James Profit wants to take National Widget Company public. He is interested in the relationship between the size of the initial public offering and the price per share. A sample of 10 companies that recently went public revealed the following information:
size($M)price per share
9.0 10.0
13.0 12.4
11.0 10.5
14.0 12.8
8.0 13.6
9.0 11.5
10.0 14.2
12.0 9.7
10.0 12.3
7.0 9.6
a. The regression equation is:
b. The coefficient of correlation is:
c. The coefficient of determination is:
d. What would Y equal if X equals 13?
To find the answers to these questions, we need to perform a regression analysis using the given data. This analysis will help us determine the relationship between the size of the initial public offering (X) and the price per share (Y).
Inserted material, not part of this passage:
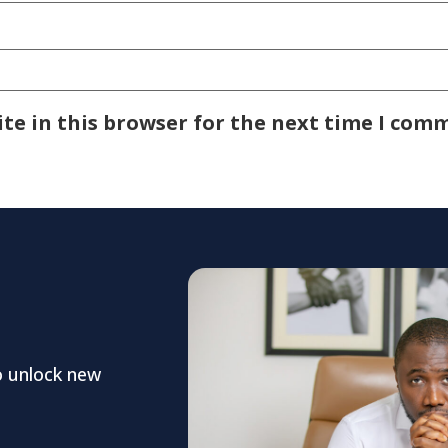
te in this browser for the next time I com
o unlock new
a. To find the regression equation, we will use the formula:
Y = a + bX
Where Y represents the dependent variable (price per share), X represents the independent variable (size of the initial public offering), a represents the intercept, and b represents the slope of the line.
The regression equation can be found by calculating the values of a and b using statistical software or spreadsheet program like Excel. These values are determined through a process called linear regression.
b. The coefficient of correlation measures the strength and direction of the linear relationship between the variables X and Y. It ranges between -1 and +1, where +1 indicates a perfect positive correlation, 0 indicates no correlation, and -1 indicates a perfect negative correlation.
To calculate the coefficient of correlation, we will use the following formula:
r = ∑ ((X - X̄)(Y - Ȳ)) / (√(∑(X - X̄)²) * √(∑(Y - Ȳ)²))
Where X̄ represents the mean of X, Ȳ represents the mean of Y, and ∑ denotes the sum of.
c. The coefficient of determination measures the proportion of the total variation in Y that can be explained by the variation in X. It ranges between 0 and 1, where 1 indicates that all the variability in Y can be explained by X.
To calculate the coefficient of determination, we will square the value of the coefficient of correlation (r).
d. To find the value of Y when X equals 13, we will substitute this value into the regression equation we found in part (a). This will give us the predicted price per share (Y) for the given value of X.
Let's perform the necessary calculations using the given data:
size($M) price per share
9.0 10.0
13.0 12.4
11.0 10.5
14.0 12.8
8.0 13.6
9.0 11.5
10.0 14.2
12.0 9.7
10.0 12.3
7.0 9.6
By calculating the regression analysis and applying the formulas mentioned above, we will be able to find the answers to the questions.